ROE looks at the amount a company earns relative to the money it has kept within the business. The 'return' is the yearly profit. The higher the ROE, the more profit the company is making. So, all else being equal, a high ROE is better than a low one. That means it can be interesting to compare the ROE of different companies.

Does EnviTec Biogas Have A Good Return On Equity?

By comparing a company's ROE with its industry average, we can get a quick measure of how good it is. Importantly, this is far from a perfect measure, because companies differ significantly within the same industry classification. If you look at the image below, you can see EnviTec Biogas has a lower ROE than the average (10%) in the Oil and Gas industry classification.

XTRA:ETG Past Revenue and Net Income, December 24th 2019
XTRA:ETG Past Revenue and Net Income, December 24th 2019

That's not what we like to see. We'd prefer see an ROE above the industry average, but it might not matter if the company is undervalued. Nonetheless, it could be useful to double-check if insiders have sold shares recently.
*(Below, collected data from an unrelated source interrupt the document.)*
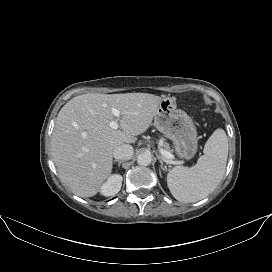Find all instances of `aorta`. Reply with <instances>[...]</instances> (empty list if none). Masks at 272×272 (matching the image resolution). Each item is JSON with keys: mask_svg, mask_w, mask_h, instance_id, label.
Returning a JSON list of instances; mask_svg holds the SVG:
<instances>
[{"mask_svg": "<svg viewBox=\"0 0 272 272\" xmlns=\"http://www.w3.org/2000/svg\"><path fill=\"white\" fill-rule=\"evenodd\" d=\"M152 161V156L148 152H144L138 155L137 163L141 166H148Z\"/></svg>", "mask_w": 272, "mask_h": 272, "instance_id": "762f6f07", "label": "aorta"}]
</instances>
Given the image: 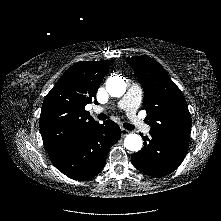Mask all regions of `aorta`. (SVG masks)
Returning <instances> with one entry per match:
<instances>
[{"label":"aorta","mask_w":221,"mask_h":221,"mask_svg":"<svg viewBox=\"0 0 221 221\" xmlns=\"http://www.w3.org/2000/svg\"><path fill=\"white\" fill-rule=\"evenodd\" d=\"M106 90L113 97H121L126 91V83L119 76H113L106 81ZM124 145L132 152H138L142 148V138L138 134H128L125 137Z\"/></svg>","instance_id":"762f6f07"}]
</instances>
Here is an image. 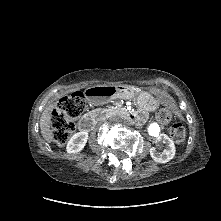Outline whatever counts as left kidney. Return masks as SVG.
Instances as JSON below:
<instances>
[{
    "label": "left kidney",
    "mask_w": 221,
    "mask_h": 221,
    "mask_svg": "<svg viewBox=\"0 0 221 221\" xmlns=\"http://www.w3.org/2000/svg\"><path fill=\"white\" fill-rule=\"evenodd\" d=\"M160 139L166 145V149L163 152H158L155 147H152L150 156L155 162L167 163L175 156L176 148L174 142L166 134H163Z\"/></svg>",
    "instance_id": "obj_1"
}]
</instances>
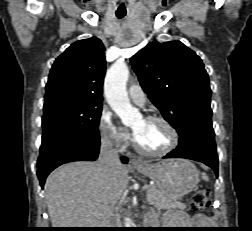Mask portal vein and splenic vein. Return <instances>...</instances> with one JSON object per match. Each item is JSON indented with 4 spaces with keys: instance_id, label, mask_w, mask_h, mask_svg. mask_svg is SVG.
I'll return each instance as SVG.
<instances>
[{
    "instance_id": "18ae733b",
    "label": "portal vein and splenic vein",
    "mask_w": 252,
    "mask_h": 231,
    "mask_svg": "<svg viewBox=\"0 0 252 231\" xmlns=\"http://www.w3.org/2000/svg\"><path fill=\"white\" fill-rule=\"evenodd\" d=\"M143 189H144V190H148V189H149V186H148V185H145V186L143 187Z\"/></svg>"
}]
</instances>
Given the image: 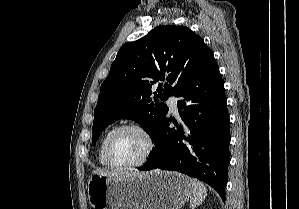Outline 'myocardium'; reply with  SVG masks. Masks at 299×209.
Here are the masks:
<instances>
[{
  "mask_svg": "<svg viewBox=\"0 0 299 209\" xmlns=\"http://www.w3.org/2000/svg\"><path fill=\"white\" fill-rule=\"evenodd\" d=\"M127 130H133L138 132L143 136V138L146 141V150L142 157L137 160L136 162H133L131 164L127 165H117L114 164L111 160V149H112V144L114 139L122 132L127 131ZM155 139L152 133L143 125L138 124V123H127L124 125H121L117 127L109 136L106 146H105V161L108 167L114 170H130L134 168H138L140 166H143L144 164L147 163V161L150 159L151 155L153 154L155 150Z\"/></svg>",
  "mask_w": 299,
  "mask_h": 209,
  "instance_id": "myocardium-1",
  "label": "myocardium"
}]
</instances>
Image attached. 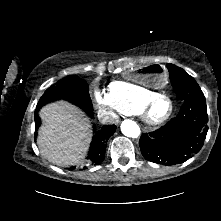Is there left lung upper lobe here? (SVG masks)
Segmentation results:
<instances>
[{
  "instance_id": "1",
  "label": "left lung upper lobe",
  "mask_w": 221,
  "mask_h": 221,
  "mask_svg": "<svg viewBox=\"0 0 221 221\" xmlns=\"http://www.w3.org/2000/svg\"><path fill=\"white\" fill-rule=\"evenodd\" d=\"M170 73L172 86L177 97L182 101L204 97L199 85L195 79L186 73L182 68L173 64L167 66Z\"/></svg>"
}]
</instances>
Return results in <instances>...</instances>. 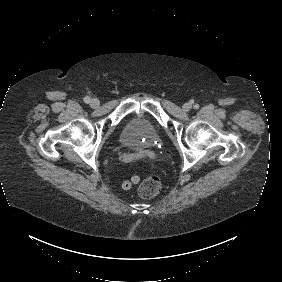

Why You Should Consider Debt When Looking At ROE

Virtually all companies need money to invest in the business, to grow profits. That cash can come from issuing shares, retained earnings, or debt. In the case of the first and second options, the ROE will reflect this use of cash, for growth. In the latter case, the debt used for growth will improve returns, but won't affect the total equity. In this manner the use of debt will boost ROE, even though the core economics of the business stay the same.